Una storia in cui Elif shafak Sa contribuire molto di più di quel punto di vista intrastorico che sposta l'attenzione dagli eventi storici alle esperienze. Perché per Elif Shafak non si tratta di narrare le derivazioni, le conseguenze e i percorsi intrapresi da alcuni personaggi a seconda delle circostanze. Per lei e soprattutto per i suoi protagonisti, la questione è tirare il filo che lega il tutto in un ricamo sottile e prezioso. A plasmare quasi invisibilmente le cuciture dell'esistenza, delle domande gettate nel futuro che sono i bambini e gli echi del passato come ogni risposta finale.
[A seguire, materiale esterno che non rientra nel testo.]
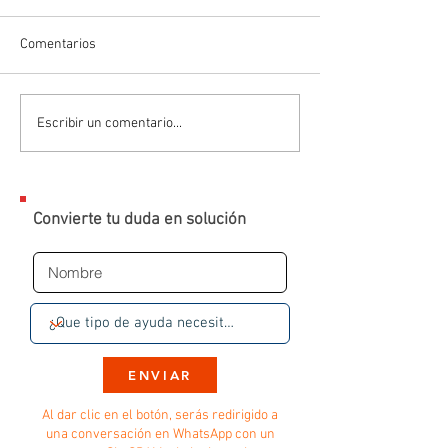
Comentarios
Escribir un comentario...
Convierte tu duda en solución
ENVIAR
Al dar clic en el botón, serás redirigido a
una conversación en WhatsApp con un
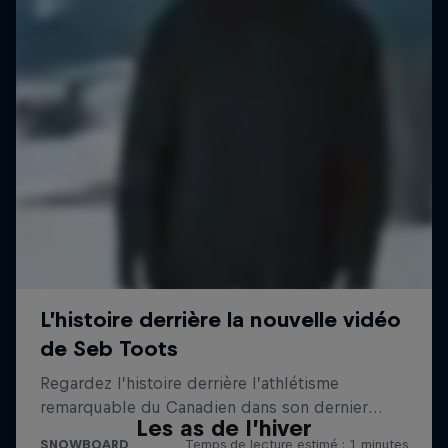
Les as de l’hiver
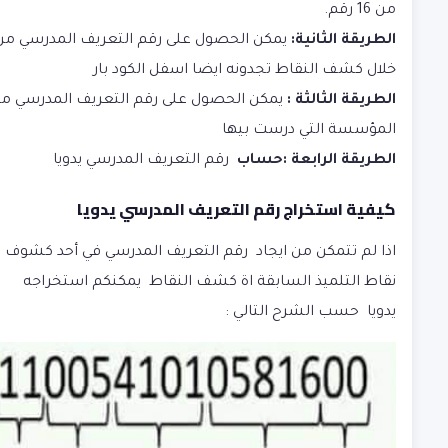
من 16 رقم.
الطريقة الثانية:
يمكن الحصول على رقم التعريف المدرسي من
خلال كشف النقاط تجدونه ايضا اسفل الكود بار
الطريقة الثالثة :
يمكن الحصول على رقم التعريف المدرسي م
المؤسسة التي درست بيها
الطريقة الرابعة :حساب
رقم التعريف المدرسي يدويا
كيفية استخراج رقم التعريف المدرسي يدويا
اذا لم تتمكن من ايجاد رقم التعريف المدرسي في أحد كشوف
نقاط التلميذ السابقة اة كشف النقاط يمكنكم استخراجه
يدويا حسب الشرح التالي :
Dall'autore del finalista del Booker Prize e con oltre 300.000 lettori in tutto il mondo, arriva "un romanzo bellissimo e straziante incentrato sugli oscuri segreti delle guerre civili e sui mali dell'estremismo" (Margaret Atwood)

In un convulso 1974, mentre l'esercito turco occupa il nord di Cipro, Kostas, un greco cristiano, e Defne, un turco musulmano, si incontrano segretamente sotto le travi annerite della taverna Happy Fig Tree, dove filetti di aglio, cipolle e peperoni . Lì, lontano dalla calura della guerra, in una cavità del soffitto cresce un albero di fico, testimone dell'amore dei due giovani, ma anche delle loro incomprensioni, dello scoppio del conflitto, della distruzione di Nicosia e del tragica separazione dei due amanti.

Decenni dopo, nel nord di Londra, Ada Kazantzakis ha appena perso sua madre. A sedici anni, non ha mai visitato l'isola in cui sono nati i suoi genitori ed è alla disperata ricerca di anni di segreti, divisioni e silenzi. L'unico legame che ha con la terra dei suoi avi è un Ficus carica che cresce nel giardino di casa sua. L'isola dell'albero perduto è una storia magica sull'appartenenza e l'identità, l'amore e il dolore e la straordinaria capacità di rinnovarsi attraverso la memoria.